Ce film singulier et brillamment construit dépasse le strict intérêt qu'on porte à l'intrigue par la qualité de ses personnages. Malgré la brièveté forcée de leur rôle, Michel Bouquet, Charles Denner et les autres,
victimes expiatoires de la vengeance
de Julie existent pleinement par une commune médiocrité masculine; ils sont, chacun à sa façon,
des prédateurs de femmes, de sorte que leur élimination
par une femme résonne de curieux accents psychanalytiques.

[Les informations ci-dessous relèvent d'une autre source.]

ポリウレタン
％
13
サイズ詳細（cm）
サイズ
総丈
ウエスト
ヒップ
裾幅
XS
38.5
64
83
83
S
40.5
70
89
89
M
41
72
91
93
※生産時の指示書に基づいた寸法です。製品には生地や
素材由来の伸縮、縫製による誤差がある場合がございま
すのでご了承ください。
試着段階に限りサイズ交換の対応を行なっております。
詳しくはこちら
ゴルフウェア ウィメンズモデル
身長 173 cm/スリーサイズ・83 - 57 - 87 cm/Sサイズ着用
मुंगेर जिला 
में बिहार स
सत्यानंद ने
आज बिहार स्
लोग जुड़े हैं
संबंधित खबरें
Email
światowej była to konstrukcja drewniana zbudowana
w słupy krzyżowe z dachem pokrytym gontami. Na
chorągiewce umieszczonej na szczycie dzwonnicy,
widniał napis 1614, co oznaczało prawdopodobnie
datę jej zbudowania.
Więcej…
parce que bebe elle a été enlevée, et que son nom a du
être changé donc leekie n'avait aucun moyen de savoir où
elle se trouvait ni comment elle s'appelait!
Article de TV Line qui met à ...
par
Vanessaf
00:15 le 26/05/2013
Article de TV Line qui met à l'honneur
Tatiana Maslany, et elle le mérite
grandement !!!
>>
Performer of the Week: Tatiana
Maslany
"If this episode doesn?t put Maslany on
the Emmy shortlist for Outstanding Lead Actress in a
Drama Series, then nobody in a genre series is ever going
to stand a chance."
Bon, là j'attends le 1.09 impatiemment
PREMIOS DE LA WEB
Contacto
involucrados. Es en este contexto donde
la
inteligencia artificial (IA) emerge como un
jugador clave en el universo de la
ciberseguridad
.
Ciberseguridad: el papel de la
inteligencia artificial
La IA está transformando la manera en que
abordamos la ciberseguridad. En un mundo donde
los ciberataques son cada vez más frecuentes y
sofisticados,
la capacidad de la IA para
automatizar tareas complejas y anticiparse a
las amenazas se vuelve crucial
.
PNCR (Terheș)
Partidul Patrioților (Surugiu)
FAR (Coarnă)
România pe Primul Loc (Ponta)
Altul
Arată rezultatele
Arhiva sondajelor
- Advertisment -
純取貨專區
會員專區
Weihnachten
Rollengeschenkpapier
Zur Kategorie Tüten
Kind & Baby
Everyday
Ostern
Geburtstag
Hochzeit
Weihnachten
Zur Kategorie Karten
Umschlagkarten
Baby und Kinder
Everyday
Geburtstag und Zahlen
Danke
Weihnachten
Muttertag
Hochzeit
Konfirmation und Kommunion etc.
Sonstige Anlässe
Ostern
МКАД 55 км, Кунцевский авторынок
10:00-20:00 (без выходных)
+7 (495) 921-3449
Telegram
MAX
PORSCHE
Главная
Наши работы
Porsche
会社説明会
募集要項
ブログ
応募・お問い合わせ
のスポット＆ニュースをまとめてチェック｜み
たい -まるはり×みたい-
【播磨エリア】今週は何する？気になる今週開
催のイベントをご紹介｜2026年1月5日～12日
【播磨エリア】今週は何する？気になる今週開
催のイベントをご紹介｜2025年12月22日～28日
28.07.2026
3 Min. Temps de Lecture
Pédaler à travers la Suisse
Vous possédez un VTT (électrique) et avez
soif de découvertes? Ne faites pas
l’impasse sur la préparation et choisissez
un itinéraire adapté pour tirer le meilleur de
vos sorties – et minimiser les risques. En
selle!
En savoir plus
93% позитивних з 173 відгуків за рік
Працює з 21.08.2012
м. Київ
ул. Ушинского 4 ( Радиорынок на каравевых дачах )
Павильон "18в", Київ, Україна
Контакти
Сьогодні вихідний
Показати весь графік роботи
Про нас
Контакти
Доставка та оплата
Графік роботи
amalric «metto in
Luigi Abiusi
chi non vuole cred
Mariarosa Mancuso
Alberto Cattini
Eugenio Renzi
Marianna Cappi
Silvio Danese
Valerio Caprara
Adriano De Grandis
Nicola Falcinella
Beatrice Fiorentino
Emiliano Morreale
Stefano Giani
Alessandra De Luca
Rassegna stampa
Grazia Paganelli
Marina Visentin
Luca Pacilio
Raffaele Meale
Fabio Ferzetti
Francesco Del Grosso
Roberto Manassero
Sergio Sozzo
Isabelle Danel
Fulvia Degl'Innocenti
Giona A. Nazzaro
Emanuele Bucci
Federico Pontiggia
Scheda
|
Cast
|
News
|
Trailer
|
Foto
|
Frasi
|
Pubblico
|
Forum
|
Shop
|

Dans chacun des tableaux les présentant successivement, on découvre des personnages, certes typés, mais humains, vulnérables et ludiques, amusants, que Truffaut l'humaniste rend sympathiques en dépit de leur mesquinerie et de leur faute. S'abstenant de jouer à fond la carte du suspense, et c'est là que sa mise en scène découvre son intelligence, le cinéaste dévoile en cours de film le mobile de Julie. Ce qui permet, dans un premier temps, de développer l'intrigue sous son aspect énigmatique et noir puis, dans un second temps, sous un angle plus émotionnel à partir duquel Jeanne Moreau substitue à sa froideur ses scrupules et sa douleur.
Malgré la nature du sujet, le ton général est à la fantaisie.